I breathed a sigh of relief, and even thought, maybe he didn't see me, right?

But I was wrong, and when I tried to pretend that nothing had happened and blew out the birthday candles with Xueba, and ate steak until the end of this well-planned birthday party, Xueba called the waiter to pay, and the handsome girl smiled and said, "A gentleman has already settled your accounts, and he said I wish you a good meal." ”

Xueba didn't know why, so he pulled the waiter to get to the bottom of it, and in the end I could only tell him the truth. As a result, Xueba's face turned white all of a sudden, "I'm .......""I didn't say anything for a long time.

It was at that moment that I suddenly lost interest in Xueba. Once the good-looking boy is timid, the picture begins to reverse. When I left, I didn't let Xueba send it, and chose the route to go home directly - even I didn't expect that the first vigorous sprout of love would be extinguished by my dad in four or two, and there was no gray star left. Until the end of my junior year of high school, I lost interest in the opposite sex and only tried my best to do my homework.

During the college entrance examination, I was successfully admitted to the city's key universities. In a flash, ten years.

4] I remember that in my sophomore year, I fell in love once, and I talked about it again in my junior year, and they all ended up in nothing. Later, I worked and talked about it twice. My dad knows all this, and whenever I have a boyfriend, the first one I will bring to know him.

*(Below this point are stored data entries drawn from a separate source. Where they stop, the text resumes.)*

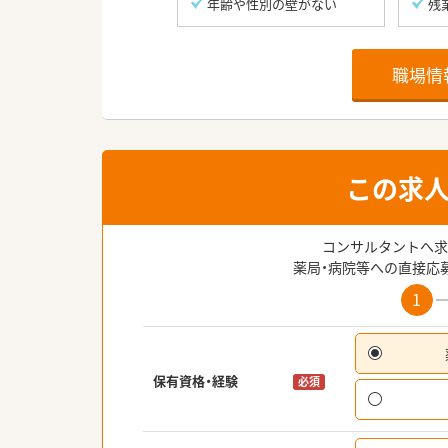
年齢や性別の壁がない
残
職場情
この求
コンサルタントへ求
薬局・病院等への直接応
1
保有資格・経験
必須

He has always interpreted the meaning of "male girlfriends" well, and he has had a hot fight with each of my boyfriends, drinking and chatting together, and being more buddies than buddies - and later they became my ex-boyfriends, and thus his "ex-buddies".

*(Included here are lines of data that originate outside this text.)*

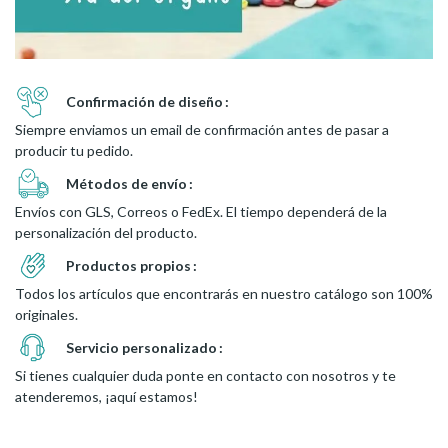
Confirmación de diseño
Siempre enviamos un email de confirmación antes de pasar a
producir tu pedido.
Métodos de envío
Envíos con GLS, Correos o FedEx. El tiempo dependerá de la
personalización del producto.
Productos propios
Todos los artículos que encontrarás en nuestro catálogo son 100%
originales.
Servicio personalizado
Si tienes cualquier duda ponte en contacto con nosotros y te
atenderemos, ¡aquí estamos!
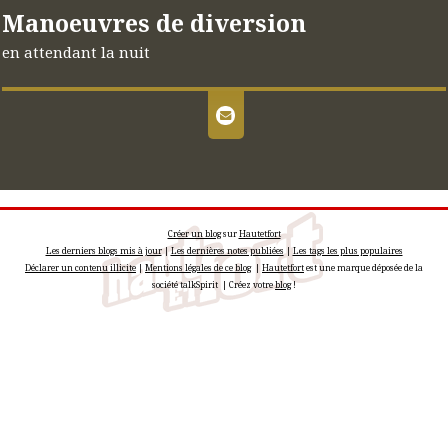
Manoeuvres de diversion
en attendant la nuit
Créer un blog
sur
Hautetfort
Les derniers blogs mis à jour
|
Les dernières notes publiées
|
Les tags les plus populaires
Déclarer un contenu illicite
|
Mentions légales de ce blog
|
Hautetfort
est une marque déposée de la
société talkSpirit | Créez votre
blog
!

It is no exaggeration to say that my father has always agreed with the person I have dated, so I can't imagine that this time I really decided to marry the man, but he suddenly voted against it, for extremely "vulgar" reasons: my boyfriend is good, but his family background is too poor, if I marry him, the burden of life in the future will be very heavy......In this way, he changed from an elegant man to a snobbish father, imperious and unreasonable, bound to beat mandarin ducks, and also vibrated words, love is love, marriage is marriage, two different things!

In the end, I also got angry and simply ran away from home and moved to the company apartment. It was only three months later that he had an accident ......

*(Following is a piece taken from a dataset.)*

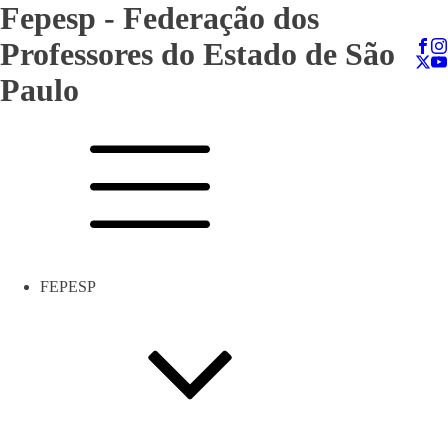
Fepesp - Federação dos
Professores do Estado de São
Paulo
FEPESP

Just after I ran away from home, my dad knew that he couldn't help me this time, so he decided to do one thing: buy me a shop along the street so that I can collect rent to subsidize the family in the future!He told my mother, "I can't stop her, I can only fill in the loopholes that may lead to unhappiness in the future." ”

In this way, he lost 30,000 yuan for the car that had just been changed for a few days and sold it, took out half of his life savings, borrowed some more, and began to look around the city to see the shops along the street. My mother said: "* is about to become a sales **, dozens of a day." These days, he's probably tired. ”

I can't say a word, but I know it's not like that. He is still so young and strong, he will not be easily tired, he is distressed. I broke his heart, and he didn't want to care, but it hurt him. That's why he suddenly had a problem with his heart.

But I couldn't say it, I could only stay by his side when he woke up, holding his hand all the time, listening to him, "I'm fine, I'm really fine." Then he replied with a smile while shedding tears: "Of course you are fine, hurry up and get well and buy me a building along the street!."Then, I remembered a sentence I saw in the circle of friends: My father, my husband and my son are all my customized male girlfriends, and it is worth all my might.

And I firmly believe that even if I get married and have children in the future, he will still be the only one and nothing for me.

2. The irreplaceable "male girlfriend" - he is the lifelong chief of my customized version of "male girlfriend".